The first time I encountered slow programming was the 2021 edition of the Artists’ Moving Image Festival GIVE BIRTH TO ME TOMORROW, programmed by Adam Benmakhlouf and Tako Taal, with screenings popping up at what felt like random times, they had scheduled the programme to follow the lunar calendar across the year.  The curators wrote “We wanted to move slowly. We want the programme to allow for breathing room. We wanted to avoid the fatigue that often comes with the overwhelming sensation that a festival can leave you with. And so that ​‘gave birth’, as it were, to the form and expanding the festival over the course of a year. We are asking you to take responsibility as an audience, to watch these works energetically, to expend your energy and to think of new ways to be with the screen. We recognise that this can be tiring, as these things often are, but we hope that it will be as rewarding an experience as it was for us to programme the festival and bring this thinking to you.”  This overwhelming sensation and fatigue they speak of are felt by both curator and festival-goer.  Festivals all too often resemble a rush to consume as much in the given time as possible, often only a few days, with audiences facing pressures to experience everything, whilst inevitably having to miss out on something.  I attended the Alchemy Film & Arts Festival at the end of April.  Across the 4 days, they scheduled one programme screening at a time - something I hadn’t seen before.  This meant it was actually possible to attend every screening without any clashes as they only had 3-5 screenings a day which included rest breaks after each programme had finished.  By curating programmes that centred on slowness, both the Artists’ Moving Image Festival and Alchemy created a rest and care practice for their audiences.

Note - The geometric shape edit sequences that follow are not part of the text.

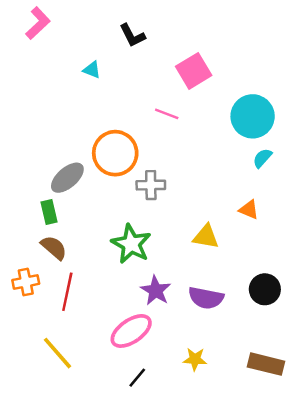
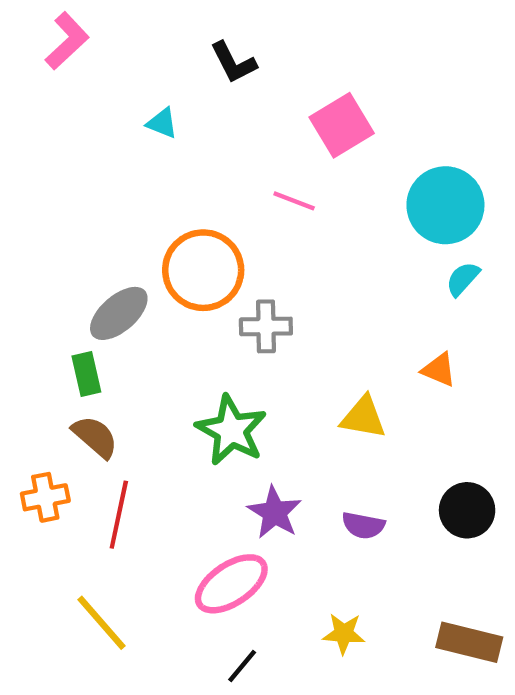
purple semicircle: (206, 298) -> (363, 525), size x0.7

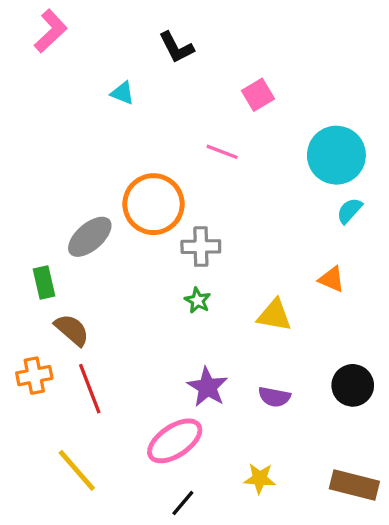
pink square: (342, 125) -> (258, 95), size x0.7
green rectangle: (86, 374) -> (44, 283), moved
green star: (231, 430) -> (198, 300), moved, size x0.5
red line: (119, 515) -> (90, 389), turned -33

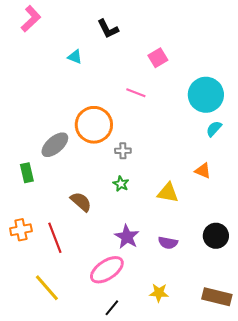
gray cross: (201, 247) -> (123, 151), size x0.7
brown semicircle: (72, 330) -> (81, 202), moved

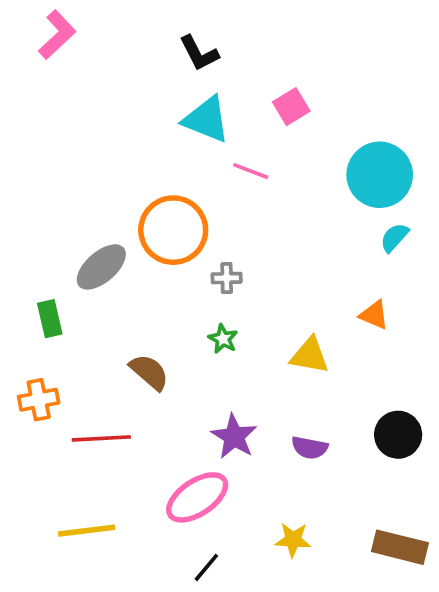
cyan triangle: (75, 57) -> (206, 119), moved, size x1.8
orange cross: (21, 230) -> (39, 400), moved
red line: (55, 238) -> (101, 438), turned -72
yellow line: (47, 288) -> (87, 531), turned -56

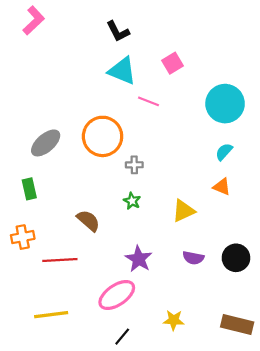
cyan semicircle: (394, 237) -> (224, 152), moved
gray ellipse: (101, 267) -> (46, 143), moved
yellow triangle: (310, 355) -> (183, 211), turned -35
purple semicircle: (310, 448) -> (193, 258), moved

And when do we know when to give more time to something or to simply choose rest instead?  Jess Brough, Founder and Director of Fringe of Colour and Fringe of Colour Films did just that when they announced that Fringe of Colour will have an intermission for 2022.  They write: We will be back when we are rested, when we have had time to consider the direction of the work, when we have given ourselves time to work on and finish other projects, and when we have reacquainted ourselves with a summer uncharacterised by intensive labour. We want to see the sunshine!  Jess’ brave decision to prioritise their own practice and the rest of the Fringe of Colour team - including myself - in favour of delivering a festival speaks to the ways that overwork and the demand of festivals will often burn us out, meaning our other passion projects - and sometimes our lives - are put on hold. Jess is generously giving more time to themself, to their team, and to Fringe of Colour to evolve through rest. 

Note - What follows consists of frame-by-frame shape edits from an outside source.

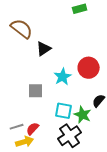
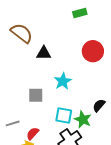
black triangle: (44, 49) -> (44, 53), turned 35
red circle: (89, 68) -> (93, 51), moved
gray line: (17, 127) -> (13, 123), moved

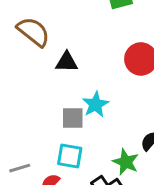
gray square: (36, 95) -> (73, 118), moved
cyan square: (64, 115) -> (70, 156), moved

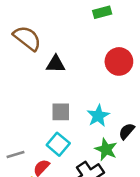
cyan star: (95, 104) -> (98, 116), moved
cyan square: (70, 156) -> (58, 144), turned 30

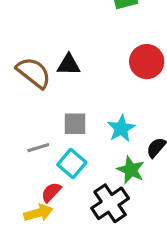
brown semicircle: (27, 38) -> (34, 73), moved
gray line: (16, 155) -> (38, 148), moved

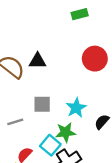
cyan square: (72, 163) -> (50, 145), moved
green star: (131, 170) -> (66, 132), moved, turned -30

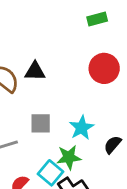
green rectangle: (80, 14) -> (97, 19), moved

Finally, I want to consider collaboration as a form of rest and care specifically within my own personal work with festivals.  When Tomiwa Folorunso reached out to me to co-produce a programme with her for Glasgow Film Festival 2021 - I was initially hesitant.  Working on my own was too familiar, but we both quickly realised that due to our other commitments, if we were going to work with GFF it would only be feasible as a joint endeavour. Collaborating with Tomiwa on several festival projects since early 2021 has shown me that collaboration is a caring practice, that shared labour is a practice of care, not only for the person you’re working with but also for yourself.  In turn, we have been able to create ambitious programmes and projects that would be unimaginable if working alone.

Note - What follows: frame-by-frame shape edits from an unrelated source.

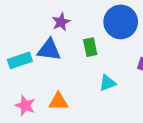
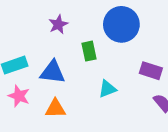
blue triangle: (49, 50) -> (53, 72), moved
pink star: (25, 105) -> (19, 96), moved

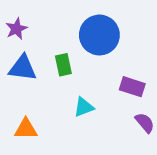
purple star: (58, 24) -> (16, 29), moved
blue triangle: (53, 72) -> (23, 68), moved

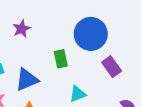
blue triangle: (23, 68) -> (27, 80), moved, turned -30
purple rectangle: (132, 87) -> (112, 67), moved, turned 36

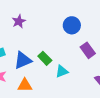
blue circle: (91, 34) -> (72, 25), size x0.7
green rectangle: (61, 59) -> (45, 58), moved, turned -32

Choosing rest is certainly not easy - it is a practice that requires its own frequent practicing as am unlearning of capitalistic systems that are constantly asking more of us.  But through prioritising rest we can more easily develop a philosophy of care.  Rest is essential for creativity and imagination to flourish, and as put by The Nap Ministry “rest allows space to invent”. Centring rest and care can surely only lead to the sustainability of festivals for those who work within their structures and those who attend them.  This is not just personal - it is a collective effort where decision-makers must also implement and encourage rest practices into their organisational structures.  By cultivating a slow practice, overwork can be prevented in all its many forms, with the potential to generate better festivals and experiences for all.